I have written and talked a lot about buying self storage.
I figured it was time I wrote about selling self storage along with my number one rule for selling a project.
As many of you know, I talk a lot about your “why.” The reason you are getting into self storage, and how any particular deal fits into your overall strategy?
Same for selling.
How does disposing of a particular asset now (or whenever you contemplate selling) fit into your overall strategy?
That is my number one rule. Have your sale be part of an overall strategy.
Example One:
Brian (not his real name) has a strategy to double his net worth every three to five years.
That may change in the future, but at this point, that is the strategy. Storage is one of the assets he uses to achieve that goal.
So, by design, he is not going to be a long-term holder of any facility.
What do you think he focuses on acquiring?

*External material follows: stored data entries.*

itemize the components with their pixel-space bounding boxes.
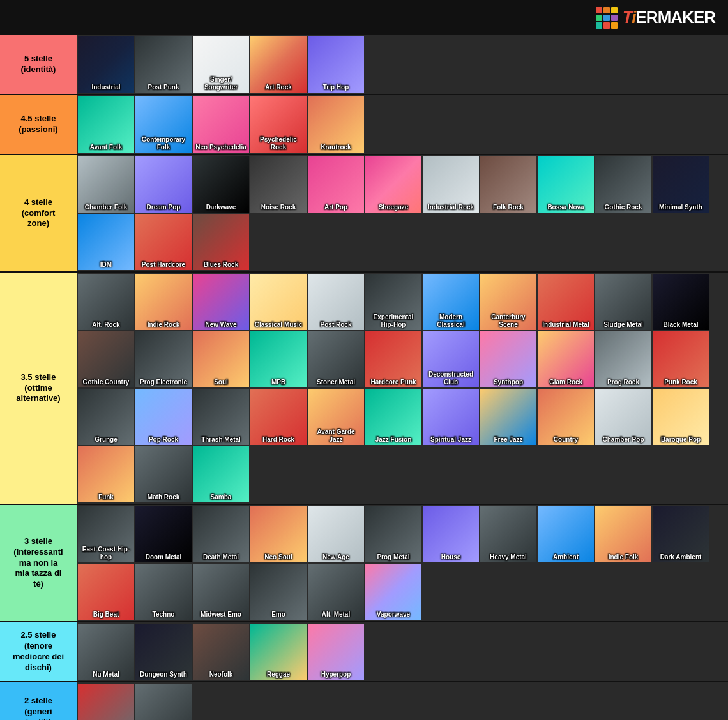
logo-cell bbox=[603, 15, 610, 21]
item-label: Neofolk bbox=[193, 670, 249, 680]
list-item[interactable]: Experimental Hip-Hop bbox=[365, 274, 421, 330]
list-item[interactable]: Post Rock bbox=[308, 274, 364, 330]
list-item[interactable]: Post Punk bbox=[135, 36, 192, 93]
list-item[interactable]: Shoegaze bbox=[365, 156, 421, 213]
list-item[interactable]: Prog Electronic bbox=[135, 331, 192, 387]
list-item[interactable]: Bossa Nova bbox=[538, 156, 594, 213]
list-item[interactable]: Nu Metal bbox=[78, 624, 134, 680]
tier-label-t25: 2.5 stelle (tenore mediocre dei dischi) bbox=[0, 622, 77, 681]
list-item[interactable]: Black Metal bbox=[653, 274, 709, 330]
list-item[interactable]: Death Metal bbox=[193, 506, 249, 562]
list-item[interactable]: Punk Rock bbox=[653, 331, 709, 387]
list-item[interactable]: Spiritual Jazz bbox=[423, 389, 479, 445]
list-item[interactable]: Blues Rock bbox=[193, 214, 249, 270]
list-item[interactable]: Sludge Metal bbox=[595, 274, 651, 330]
list-item[interactable]: Deconstructed Club bbox=[423, 331, 479, 387]
list-item[interactable]: Jazz Fusion bbox=[365, 389, 421, 445]
item-label: Industrial Metal bbox=[538, 320, 594, 330]
list-item[interactable]: Hyperpop bbox=[308, 624, 364, 680]
list-item[interactable]: Vaporwave bbox=[365, 564, 421, 620]
list-item[interactable]: Gothic Country bbox=[78, 331, 134, 387]
logo-cell bbox=[603, 7, 610, 13]
list-item[interactable]: Dungeon Synth bbox=[135, 624, 192, 680]
list-item[interactable]: Gothic Rock bbox=[595, 156, 651, 213]
item-label: Classical Music bbox=[250, 320, 307, 330]
list-item[interactable]: Ambient bbox=[538, 506, 594, 562]
list-item[interactable]: Industrial Metal bbox=[538, 274, 594, 330]
list-item[interactable]: Thrash Metal bbox=[193, 389, 249, 445]
list-item[interactable]: Art Pop bbox=[308, 156, 364, 213]
list-item[interactable]: Chamber Folk bbox=[78, 156, 134, 213]
list-item[interactable]: East-Coast Hip-hop bbox=[78, 506, 134, 562]
list-item[interactable]: Funk bbox=[78, 446, 134, 502]
item-label: Shoegaze bbox=[365, 202, 421, 213]
list-item[interactable]: Pop Rock bbox=[135, 389, 192, 445]
item-label: Funk bbox=[78, 492, 134, 502]
list-item[interactable]: Chamber Pop bbox=[595, 389, 651, 445]
list-item[interactable]: Industrial Rock bbox=[423, 156, 479, 213]
list-item[interactable]: New Wave bbox=[193, 274, 249, 330]
list-item[interactable]: Samba bbox=[193, 446, 249, 502]
list-item[interactable]: Dark Ambient bbox=[653, 506, 709, 562]
list-item[interactable]: Synthpop bbox=[480, 331, 536, 387]
list-item[interactable]: Midwest Emo bbox=[193, 564, 249, 620]
list-item[interactable]: House bbox=[423, 506, 479, 562]
list-item[interactable]: Indie Folk bbox=[595, 506, 651, 562]
item-label: Vaporwave bbox=[365, 610, 421, 620]
list-item[interactable]: Free Jazz bbox=[480, 389, 536, 445]
list-item[interactable]: Country bbox=[538, 389, 594, 445]
list-item[interactable]: Art Rock bbox=[250, 36, 307, 93]
list-item[interactable]: Neo Psychedelia bbox=[193, 96, 249, 153]
item-label: Noise Rock bbox=[250, 202, 307, 213]
list-item[interactable]: IDM bbox=[78, 214, 134, 270]
list-item[interactable]: Minimal Synth bbox=[653, 156, 709, 213]
list-item[interactable]: Darkwave bbox=[193, 156, 249, 213]
tier-label-t5: 5 stelle (identità) bbox=[0, 35, 77, 94]
list-item[interactable]: Contemporary Folk bbox=[135, 96, 192, 153]
list-item[interactable]: Krautrock bbox=[308, 96, 364, 153]
list-item[interactable]: Prog Rock bbox=[595, 331, 651, 387]
tier-label-t35: 3.5 stelle (ottime alternative) bbox=[0, 273, 77, 504]
list-item[interactable]: Trip Hop bbox=[308, 36, 364, 93]
list-item[interactable]: Alt. Metal bbox=[308, 564, 364, 620]
list-item[interactable]: Prog Metal bbox=[365, 506, 421, 562]
list-item[interactable]: MPB bbox=[250, 331, 307, 387]
list-item[interactable]: Soul bbox=[193, 331, 249, 387]
list-item[interactable]: Alt. Rock bbox=[78, 274, 134, 330]
list-item[interactable]: Math Rock bbox=[135, 446, 192, 502]
list-item[interactable]: Avant Folk bbox=[78, 96, 134, 153]
list-item[interactable]: Avant Garde Jazz bbox=[308, 389, 364, 445]
list-item[interactable]: Grunge bbox=[78, 389, 134, 445]
list-item[interactable]: Classical Music bbox=[250, 274, 307, 330]
list-item[interactable]: Post Grunge bbox=[135, 684, 192, 720]
list-item[interactable]: Techno bbox=[135, 564, 192, 620]
list-item[interactable]: Neofolk bbox=[193, 624, 249, 680]
list-item[interactable]: Baroque Pop bbox=[653, 389, 709, 445]
list-item[interactable]: Heavy Metal bbox=[480, 506, 536, 562]
list-item[interactable]: Post Hardcore bbox=[135, 214, 192, 270]
list-item[interactable]: Pop Punk bbox=[78, 684, 134, 720]
list-item[interactable]: Reggae bbox=[250, 624, 307, 680]
list-item[interactable]: Glam Rock bbox=[538, 331, 594, 387]
list-item[interactable]: Modern Classical bbox=[423, 274, 479, 330]
list-item[interactable]: Canterbury Scene bbox=[480, 274, 536, 330]
list-item[interactable]: Indie Rock bbox=[135, 274, 192, 330]
list-item[interactable]: Hard Rock bbox=[250, 389, 307, 445]
list-item[interactable]: Neo Soul bbox=[250, 506, 307, 562]
list-item[interactable]: Folk Rock bbox=[480, 156, 536, 213]
list-item[interactable]: Doom Metal bbox=[135, 506, 192, 562]
list-item[interactable]: Industrial bbox=[78, 36, 134, 93]
item-label: Death Metal bbox=[193, 552, 249, 562]
list-item[interactable]: Big Beat bbox=[78, 564, 134, 620]
list-item[interactable]: Singer/ Songwriter bbox=[193, 36, 249, 93]
list-item[interactable]: Hardcore Punk bbox=[365, 331, 421, 387]
list-item[interactable]: Noise Rock bbox=[250, 156, 307, 213]
list-item[interactable]: Stoner Metal bbox=[308, 331, 364, 387]
list-item[interactable]: Psychedelic Rock bbox=[250, 96, 307, 153]
list-item[interactable]: New Age bbox=[308, 506, 364, 562]
item-label: Indie Rock bbox=[135, 320, 192, 330]
tier-label-t3: 3 stelle (interessanti ma non la mia taz… bbox=[0, 505, 77, 621]
list-item[interactable]: Emo bbox=[250, 564, 307, 620]
list-item[interactable]: Dream Pop bbox=[135, 156, 192, 213]
logo-text: TiERMAKER bbox=[623, 8, 715, 27]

Mostly conversions or new construction.
Given the strategy, in underwriting, he looks at where he thinks he will be in three years or so, then sees what the future value will most likely be.
Will he double his money in three to five years or not?
On his last deal, by year three, he had not started phase 2. The current NOI and CAP rates would not have him achieve his double goal.
However, he asks his Broker to let him know what buyers would pay for newly constructed units, but no tenants in them.
The broker gave him a psf number for what the newly constructed, vacant units would be.
With the value on phase I based on income and CAP rates, and the psf value on phase 2 je could potentially reach his “double” the money goal. So, he constructed phase II and it went on the market when construction was complete.
Had the market not paid enough for the vacant units, he would have had to lease them up then sell, but his goal was to dispose as fast as possible then take that “doubled” money and do the same thing again in a larger project.
Yes, he could have received more by waiting and leasing up phase two, but in Brian’s strategy, he would rather take his doubled income and get it deployed into another deal sooner so he can stay on time track.
What I admire is the fact he has a plan, knows exactly where he is in the plan, then sticks with it and is not pulled here and there by potential of “more money.”
The Number One Rule for Selling a Self Storage Project: Have a plan for disposing of an asset and stick with it.
Example Two:
Our a few years ago our strategy was to do value add plays in the form of expansions and conversions. We would use investor money, paid them a preferred return while their funds were invested in our deals, then refinanced or sold when the value-add play was complete giving investors their money back.
Our commitment was to maximize investor value.
If we refinanced, they would stay in the deal and a 30% to 35% partner, enjoying the cash flow and sales proceeds when we sold.
We purchased a 34,200 sq ft facility in the Texas market for $1,895,000.
We added an additional 24,480 net rentable square feet for 41,283,486.
So, we had a total of $3,178,486 in the deal.
As you know, CAP rates were very low from 2016 through last year, so when our value add play was completed, we called a REIT, explained what we had and asked them what they would pay?
We ended up getting a low 5% CAP offer at a value in year four at a value we had projected closer to year nine on our ten-year cash flow in the $5 million range.
So rather than refinance, we sold to maximize investor value.
Yes, I would have liked to keep it longer, but given our strategy, it made since to sell then.
The Number One Rule for Selling a Self Storage Project: Have a plan for disposing of an asset and stick with it.